Only one stretch of the records below should be repeated. It starts with the line containing "t in touch." and goes on through the line containing "10 signatures reached", exactly as written.

Dataset entries:
────────

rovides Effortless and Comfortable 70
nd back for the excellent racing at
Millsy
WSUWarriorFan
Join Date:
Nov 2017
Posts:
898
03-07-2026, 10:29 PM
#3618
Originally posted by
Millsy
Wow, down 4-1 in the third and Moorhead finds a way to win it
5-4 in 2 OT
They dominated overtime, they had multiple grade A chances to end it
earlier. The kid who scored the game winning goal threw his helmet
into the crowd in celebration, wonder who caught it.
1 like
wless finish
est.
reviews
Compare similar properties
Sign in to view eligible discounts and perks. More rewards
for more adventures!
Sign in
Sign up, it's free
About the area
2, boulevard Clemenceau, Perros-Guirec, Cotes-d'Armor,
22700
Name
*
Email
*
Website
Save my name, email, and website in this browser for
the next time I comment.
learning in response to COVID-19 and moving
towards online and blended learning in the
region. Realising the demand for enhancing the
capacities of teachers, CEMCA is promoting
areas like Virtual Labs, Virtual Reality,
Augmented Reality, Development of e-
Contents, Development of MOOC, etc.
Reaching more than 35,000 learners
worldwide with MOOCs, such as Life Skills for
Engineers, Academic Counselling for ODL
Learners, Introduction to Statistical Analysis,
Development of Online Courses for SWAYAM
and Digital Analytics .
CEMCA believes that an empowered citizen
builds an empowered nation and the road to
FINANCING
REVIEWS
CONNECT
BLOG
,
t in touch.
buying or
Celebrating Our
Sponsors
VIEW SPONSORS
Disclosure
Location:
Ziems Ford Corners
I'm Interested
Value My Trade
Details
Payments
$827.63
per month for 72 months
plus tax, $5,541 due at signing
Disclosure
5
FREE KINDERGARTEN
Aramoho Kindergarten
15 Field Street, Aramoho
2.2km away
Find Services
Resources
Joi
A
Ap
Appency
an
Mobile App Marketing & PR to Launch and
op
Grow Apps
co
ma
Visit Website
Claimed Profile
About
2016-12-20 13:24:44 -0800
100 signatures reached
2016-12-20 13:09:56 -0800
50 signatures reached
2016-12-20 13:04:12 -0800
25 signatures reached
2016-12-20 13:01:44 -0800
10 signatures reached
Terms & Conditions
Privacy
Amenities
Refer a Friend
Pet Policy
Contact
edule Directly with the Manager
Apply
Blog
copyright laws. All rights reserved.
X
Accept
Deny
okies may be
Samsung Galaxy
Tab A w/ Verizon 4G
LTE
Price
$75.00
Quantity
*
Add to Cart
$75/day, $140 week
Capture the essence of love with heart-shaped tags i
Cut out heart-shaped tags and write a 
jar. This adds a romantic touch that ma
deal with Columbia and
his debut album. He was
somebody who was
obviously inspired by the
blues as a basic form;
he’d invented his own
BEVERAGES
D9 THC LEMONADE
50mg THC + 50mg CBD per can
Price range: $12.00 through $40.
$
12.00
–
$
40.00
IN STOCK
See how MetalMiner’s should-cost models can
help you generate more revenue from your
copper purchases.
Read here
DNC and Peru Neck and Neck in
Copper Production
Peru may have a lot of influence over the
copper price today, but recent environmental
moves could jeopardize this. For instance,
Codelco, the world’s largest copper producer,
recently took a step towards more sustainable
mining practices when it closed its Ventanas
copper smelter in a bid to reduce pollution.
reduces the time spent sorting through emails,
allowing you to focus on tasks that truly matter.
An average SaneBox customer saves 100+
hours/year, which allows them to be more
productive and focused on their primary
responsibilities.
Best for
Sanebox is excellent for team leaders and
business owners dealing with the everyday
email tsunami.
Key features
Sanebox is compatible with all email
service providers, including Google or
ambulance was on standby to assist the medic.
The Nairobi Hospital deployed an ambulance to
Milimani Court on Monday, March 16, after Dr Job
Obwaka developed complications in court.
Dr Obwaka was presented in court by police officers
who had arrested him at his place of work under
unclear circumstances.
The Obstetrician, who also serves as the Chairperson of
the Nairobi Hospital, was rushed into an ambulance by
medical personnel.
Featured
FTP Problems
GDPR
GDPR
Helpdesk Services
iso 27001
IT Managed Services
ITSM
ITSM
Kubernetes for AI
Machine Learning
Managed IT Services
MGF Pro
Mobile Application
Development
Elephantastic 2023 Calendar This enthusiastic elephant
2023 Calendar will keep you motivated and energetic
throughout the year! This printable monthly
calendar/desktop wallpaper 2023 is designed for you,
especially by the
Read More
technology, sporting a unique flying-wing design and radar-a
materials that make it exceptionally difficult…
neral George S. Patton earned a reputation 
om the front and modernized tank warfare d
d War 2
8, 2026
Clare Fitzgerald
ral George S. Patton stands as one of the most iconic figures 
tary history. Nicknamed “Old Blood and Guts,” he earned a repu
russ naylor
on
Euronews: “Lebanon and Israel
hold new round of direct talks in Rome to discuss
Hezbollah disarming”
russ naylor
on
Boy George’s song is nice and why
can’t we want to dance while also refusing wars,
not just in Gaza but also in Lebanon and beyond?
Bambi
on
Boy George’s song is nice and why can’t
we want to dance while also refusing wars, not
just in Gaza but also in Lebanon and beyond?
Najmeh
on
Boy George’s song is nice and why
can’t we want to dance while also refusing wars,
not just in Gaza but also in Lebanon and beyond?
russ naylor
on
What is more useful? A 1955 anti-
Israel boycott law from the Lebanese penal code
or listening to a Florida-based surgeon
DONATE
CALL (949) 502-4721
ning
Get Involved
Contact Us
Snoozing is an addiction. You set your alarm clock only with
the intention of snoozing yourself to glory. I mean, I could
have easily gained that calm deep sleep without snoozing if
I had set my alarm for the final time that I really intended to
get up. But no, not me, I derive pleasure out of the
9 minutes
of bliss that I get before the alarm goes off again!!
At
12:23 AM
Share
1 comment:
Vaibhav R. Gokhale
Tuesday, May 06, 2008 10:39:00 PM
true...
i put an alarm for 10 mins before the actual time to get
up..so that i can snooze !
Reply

────────

Exercise result:
t in touch.
buying or
Celebrating Our
Sponsors
VIEW SPONSORS
Disclosure
Location:
Ziems Ford Corners
I'm Interested
Value My Trade
Details
Payments
$827.63
per month for 72 months
plus tax, $5,541 due at signing
Disclosure
5
FREE KINDERGARTEN
Aramoho Kindergarten
15 Field Street, Aramoho
2.2km away
Find Services
Resources
Joi
A
Ap
Appency
an
Mobile App Marketing & PR to Launch and
op
Grow Apps
co
ma
Visit Website
Claimed Profile
About
2016-12-20 13:24:44 -0800
100 signatures reached
2016-12-20 13:09:56 -0800
50 signatures reached
2016-12-20 13:04:12 -0800
25 signatures reached
2016-12-20 13:01:44 -0800
10 signatures reached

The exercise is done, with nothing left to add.